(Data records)
┏━━

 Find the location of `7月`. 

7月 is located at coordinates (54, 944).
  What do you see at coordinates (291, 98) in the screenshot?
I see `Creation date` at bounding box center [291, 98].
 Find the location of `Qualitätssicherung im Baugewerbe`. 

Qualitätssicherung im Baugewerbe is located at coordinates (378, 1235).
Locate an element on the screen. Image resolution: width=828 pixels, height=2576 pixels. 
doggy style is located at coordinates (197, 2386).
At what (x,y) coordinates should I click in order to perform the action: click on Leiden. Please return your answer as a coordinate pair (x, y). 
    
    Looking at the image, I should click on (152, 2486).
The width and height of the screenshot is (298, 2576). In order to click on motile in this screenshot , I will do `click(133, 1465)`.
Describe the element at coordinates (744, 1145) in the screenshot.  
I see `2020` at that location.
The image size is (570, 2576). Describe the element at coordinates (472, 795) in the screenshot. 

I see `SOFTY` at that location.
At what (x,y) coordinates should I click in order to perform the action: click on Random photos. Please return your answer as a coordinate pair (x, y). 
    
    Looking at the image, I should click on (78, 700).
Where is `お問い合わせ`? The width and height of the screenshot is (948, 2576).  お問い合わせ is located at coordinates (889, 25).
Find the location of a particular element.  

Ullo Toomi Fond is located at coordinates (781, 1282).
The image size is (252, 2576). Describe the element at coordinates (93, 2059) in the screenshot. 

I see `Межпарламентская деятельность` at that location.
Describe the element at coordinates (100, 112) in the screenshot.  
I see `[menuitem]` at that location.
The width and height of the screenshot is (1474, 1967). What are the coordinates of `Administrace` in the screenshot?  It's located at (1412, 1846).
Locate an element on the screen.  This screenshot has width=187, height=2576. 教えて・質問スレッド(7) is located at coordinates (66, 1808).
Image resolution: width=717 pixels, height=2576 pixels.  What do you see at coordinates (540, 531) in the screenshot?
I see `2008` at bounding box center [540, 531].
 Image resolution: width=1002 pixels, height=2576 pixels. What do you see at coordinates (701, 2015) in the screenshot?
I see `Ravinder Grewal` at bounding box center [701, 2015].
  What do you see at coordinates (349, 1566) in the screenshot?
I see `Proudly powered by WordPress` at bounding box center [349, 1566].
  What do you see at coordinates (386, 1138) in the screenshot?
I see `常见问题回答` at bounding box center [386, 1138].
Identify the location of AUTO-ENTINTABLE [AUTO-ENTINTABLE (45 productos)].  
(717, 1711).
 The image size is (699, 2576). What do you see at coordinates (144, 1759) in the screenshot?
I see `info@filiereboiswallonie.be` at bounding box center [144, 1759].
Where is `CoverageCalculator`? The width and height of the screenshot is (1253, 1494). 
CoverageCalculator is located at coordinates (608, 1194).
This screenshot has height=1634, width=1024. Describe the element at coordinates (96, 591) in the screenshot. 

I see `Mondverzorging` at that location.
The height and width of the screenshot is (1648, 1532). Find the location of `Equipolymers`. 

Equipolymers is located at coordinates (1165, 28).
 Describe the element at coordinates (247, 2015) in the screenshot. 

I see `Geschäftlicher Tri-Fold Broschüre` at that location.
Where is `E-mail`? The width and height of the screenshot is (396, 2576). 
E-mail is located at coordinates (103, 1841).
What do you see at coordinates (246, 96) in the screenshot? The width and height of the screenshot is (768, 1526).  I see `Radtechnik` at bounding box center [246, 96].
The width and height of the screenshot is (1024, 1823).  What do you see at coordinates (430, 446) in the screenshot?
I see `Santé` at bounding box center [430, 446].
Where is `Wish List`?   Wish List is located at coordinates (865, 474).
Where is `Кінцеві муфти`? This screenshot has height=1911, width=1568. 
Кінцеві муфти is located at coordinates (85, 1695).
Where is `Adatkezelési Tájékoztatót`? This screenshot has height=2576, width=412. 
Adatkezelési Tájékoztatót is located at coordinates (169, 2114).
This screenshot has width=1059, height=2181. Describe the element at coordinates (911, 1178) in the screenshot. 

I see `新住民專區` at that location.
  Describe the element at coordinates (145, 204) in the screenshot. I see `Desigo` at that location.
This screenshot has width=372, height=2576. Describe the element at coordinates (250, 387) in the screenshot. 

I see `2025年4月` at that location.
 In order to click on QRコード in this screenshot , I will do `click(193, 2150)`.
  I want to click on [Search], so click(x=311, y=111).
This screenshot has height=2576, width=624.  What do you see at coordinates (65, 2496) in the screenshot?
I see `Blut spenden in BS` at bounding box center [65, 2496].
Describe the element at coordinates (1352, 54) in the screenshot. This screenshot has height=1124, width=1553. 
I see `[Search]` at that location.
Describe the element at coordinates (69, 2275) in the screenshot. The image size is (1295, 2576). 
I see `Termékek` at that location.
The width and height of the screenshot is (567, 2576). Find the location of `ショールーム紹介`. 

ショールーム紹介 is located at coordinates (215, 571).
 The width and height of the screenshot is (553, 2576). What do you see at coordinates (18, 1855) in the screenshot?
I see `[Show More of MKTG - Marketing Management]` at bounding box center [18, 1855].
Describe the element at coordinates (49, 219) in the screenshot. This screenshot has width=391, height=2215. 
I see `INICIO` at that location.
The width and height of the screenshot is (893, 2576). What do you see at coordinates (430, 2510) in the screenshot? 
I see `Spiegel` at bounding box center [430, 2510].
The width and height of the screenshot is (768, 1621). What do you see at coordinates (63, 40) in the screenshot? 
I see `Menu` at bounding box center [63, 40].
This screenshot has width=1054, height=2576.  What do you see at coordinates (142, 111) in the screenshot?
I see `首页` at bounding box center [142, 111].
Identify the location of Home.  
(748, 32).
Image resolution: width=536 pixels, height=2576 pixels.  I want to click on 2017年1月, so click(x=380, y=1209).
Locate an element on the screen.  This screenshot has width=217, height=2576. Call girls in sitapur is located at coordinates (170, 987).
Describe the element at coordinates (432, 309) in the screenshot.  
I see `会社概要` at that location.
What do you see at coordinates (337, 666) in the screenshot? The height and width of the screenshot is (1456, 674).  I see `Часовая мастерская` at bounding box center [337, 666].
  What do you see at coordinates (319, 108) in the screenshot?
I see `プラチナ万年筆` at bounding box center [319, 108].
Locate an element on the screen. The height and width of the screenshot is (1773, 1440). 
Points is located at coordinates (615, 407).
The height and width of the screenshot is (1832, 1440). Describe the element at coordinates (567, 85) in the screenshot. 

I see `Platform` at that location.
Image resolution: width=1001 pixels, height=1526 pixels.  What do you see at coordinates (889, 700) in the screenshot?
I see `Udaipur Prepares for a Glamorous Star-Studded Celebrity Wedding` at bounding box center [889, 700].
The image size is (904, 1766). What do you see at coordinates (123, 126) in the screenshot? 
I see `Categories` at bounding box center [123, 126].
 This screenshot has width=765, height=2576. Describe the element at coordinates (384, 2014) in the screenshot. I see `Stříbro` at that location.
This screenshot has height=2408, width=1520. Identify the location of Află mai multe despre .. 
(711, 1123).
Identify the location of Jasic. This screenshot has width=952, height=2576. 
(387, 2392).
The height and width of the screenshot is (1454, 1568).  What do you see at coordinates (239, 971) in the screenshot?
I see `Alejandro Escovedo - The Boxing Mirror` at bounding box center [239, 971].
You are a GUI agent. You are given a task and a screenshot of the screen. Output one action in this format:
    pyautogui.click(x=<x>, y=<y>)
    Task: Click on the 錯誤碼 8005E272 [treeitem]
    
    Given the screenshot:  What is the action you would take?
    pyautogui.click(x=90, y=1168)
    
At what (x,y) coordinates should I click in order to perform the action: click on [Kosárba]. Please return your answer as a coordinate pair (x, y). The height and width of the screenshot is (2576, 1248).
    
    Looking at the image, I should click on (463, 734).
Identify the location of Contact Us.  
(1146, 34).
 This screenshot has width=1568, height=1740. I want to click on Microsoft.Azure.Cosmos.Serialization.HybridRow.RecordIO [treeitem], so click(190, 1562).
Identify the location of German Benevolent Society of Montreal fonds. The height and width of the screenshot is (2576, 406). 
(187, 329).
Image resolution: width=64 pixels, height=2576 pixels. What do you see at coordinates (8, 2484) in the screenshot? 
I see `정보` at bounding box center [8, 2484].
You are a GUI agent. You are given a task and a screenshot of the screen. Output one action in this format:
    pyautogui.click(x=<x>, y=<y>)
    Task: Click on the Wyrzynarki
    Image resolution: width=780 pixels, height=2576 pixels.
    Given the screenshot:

┗━━

ACTIVITY >>
The line containing "Identify the location of Contact Us." opens the range, and the last line of the entries closes it; copy that range exactly.

RESULT BELOW >>
Identify the location of Contact Us.  
(1146, 34).
 This screenshot has width=1568, height=1740. I want to click on Microsoft.Azure.Cosmos.Serialization.HybridRow.RecordIO [treeitem], so click(190, 1562).
Identify the location of German Benevolent Society of Montreal fonds. The height and width of the screenshot is (2576, 406). 
(187, 329).
Image resolution: width=64 pixels, height=2576 pixels. What do you see at coordinates (8, 2484) in the screenshot? 
I see `정보` at bounding box center [8, 2484].
You are a GUI agent. You are given a task and a screenshot of the screen. Output one action in this format:
    pyautogui.click(x=<x>, y=<y>)
    Task: Click on the Wyrzynarki
    Image resolution: width=780 pixels, height=2576 pixels.
    Given the screenshot:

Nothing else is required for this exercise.